La vita partigiana A soli ventitré anni Del Guasta diventa caporal maggiore a Fano, con l’armistizio del ‘43 si dà alla macchia e si unisce al gruppo partigiano "Le Cesane", di cui ne diventa presto il comandante con il nome in codice Franz. "Era una spina nel fianco dei tedeschi – racconta Umberto mostrando freneticamente i bollettini di guerra che descrivono le gesta della brigata raccolti dall’Anpi di Pesaro –. Il reparto partigiano, composto da più di 83 uomini e comandato dal comandante Franz dona alla popolazione un silos di grano sequestrato ai nazisti". Dopo la guerra: "Mio padre viene obbligato ad andare in miniera – ricompone il mozaico il figlio –. Non aveva restituito un portagli trovato in terra; aveva figli da sfamare, all’epoca non si riusciva a fare più di un pasto al giorno". La questura di Pesaro, dunque, lo spedisce in Belgio a Marcinelle.
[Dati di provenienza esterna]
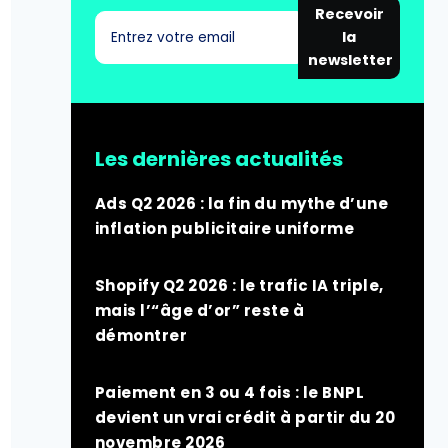
Recevoir
la
newsletter
Les dernières actualités
Ads Q2 2026 : la fin du mythe d’une
inflation publicitaire uniforme
Shopify Q2 2026 : le trafic IA triple,
mais l’“âge d’or” reste à
démontrer
Paiement en 3 ou 4 fois : le BNPL
devient un vrai crédit à partir du 20
novembre 2026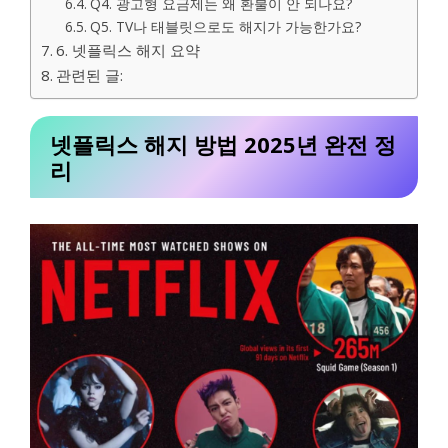
Q4. 광고형 요금제는 왜 환불이 안 되나요?
Q5. TV나 태블릿으로도 해지가 가능한가요?
6. 넷플릭스 해지 요약
관련된 글:
넷플릭스 해지 방법 2025년 완전 정
리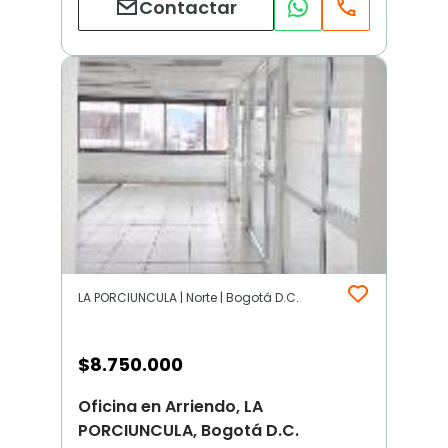
Contactar
LA PORCIUNCULA | Norte | Bogotá D.C.
$
8.750.000
Oficina en Arriendo, LA
PORCIUNCULA, Bogotá D.C.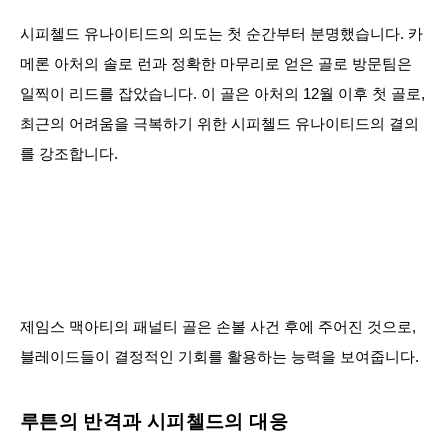
시피첼드 유나이티드의 의도는 첫 순간부터 분명했습니다. 카
메론 아처의 솔로 런과 정확한 마무리로 얻은 골로 방문팀은
일찍이 리드를 잡았습니다. 이 골은 아처의 12월 이후 첫 골로,
최근의 어려움을 극복하기 위한 시피첼드 유나이티드의 결의
를 강조합니다.
제임스 맥아티의 패널티 골은 손볼 사건 후에 주어진 것으로,
블레이드들이 결정적인 기회를 활용하는 능력을 보여줍니다.
루튼의 반격과 시피첼드의 대응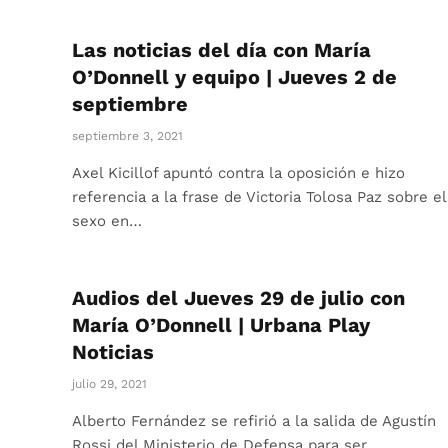
Las noticias del día con María
O’Donnell y equipo | Jueves 2 de
septiembre
septiembre 3, 2021
Axel Kicillof apuntó contra la oposición e hizo
referencia a la frase de Victoria Tolosa Paz sobre el
sexo en…
Audios del Jueves 29 de julio con
María O’Donnell | Urbana Play
Noticias
julio 29, 2021
Alberto Fernández se refirió a la salida de Agustín
Rossi del Ministerio de Defensa para ser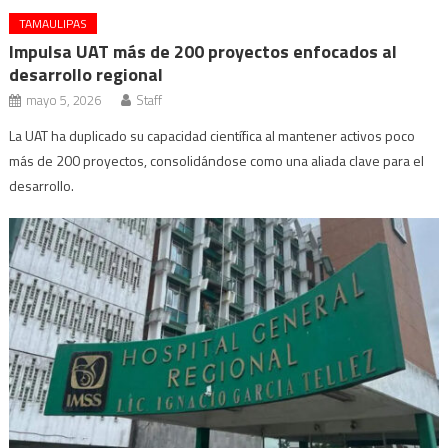
TAMAULIPAS
Impulsa UAT más de 200 proyectos enfocados al
desarrollo regional
mayo 5, 2026
Staff
La UAT ha duplicado su capacidad científica al mantener activos poco
más de 200 proyectos, consolidándose como una aliada clave para el
desarrollo.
La miniera. I ricordi di Umberto e Gianfranco Del Guasta sono i ricordi di bambino, fatti di immagini, colori e odori, come gli alberi lunghi e stretti delle foreste belghe che fluttuano sui tappeti di mughetto. "Dove babbo mi portava a cavalcioni sulle spalle – racconta così Umberto del periodo in cui visse, insieme alla mamma, ai tre fratelli e la sorella più piccola, all’interno delle capanne in lamiera messe a disposizione per i minatori e le loro famiglie dal governo belga –. Erano di un vecchio campo di concentramento dove durante la guerra i tedeschi imprigionavano i russi. Babbo era una persona generosa e carismatica, tornava a casa completamente annerito dal carbone, ma non parlava quasi mai della miniera". "Ci diceva – scherzando – che prima o poi sarebbe sbucato direttamente in cucina". La mattina dell’8 agosto, sia Umberto che Gianfranco si ricordano il cielo nero. "Corremmo alla miniera e aspettammo per giorni fino a quando i soccorritori dissero quella frase, in italiano, che rimase per anni impressa nella mia mente: ’Tutti cadaveri!’". Fu trovato a 900 metri dalla sua postazione con altri 53 italiani. "Era un leader, se li era trascinati dietro per cercare di scavare e fuggire nella miniera accanto, mancavano solo 3 metri".
La medaglia scomparsa . "Mamma Ivonne Truffi non raccontava mai di nostro padre, aveva il dente avvelenato con lo stato italiano, le donazioni che giungevano da tutto il Paese, non arrivarono mai nelle tasche delle famiglie delle vittime". Umberto nel 2004 compra il suo primo computer e scopre navigando in rete che la regione Toscana aveva conferito una medaglia d’oro ad Enrico Del Guasta. "Non sapendo che fine avesse fatto – racconta Umberto –, iniziai la mia ricerca, scoprendo poi che la medaglia l’aveva ritirata il cognato senza darci troppo valore...".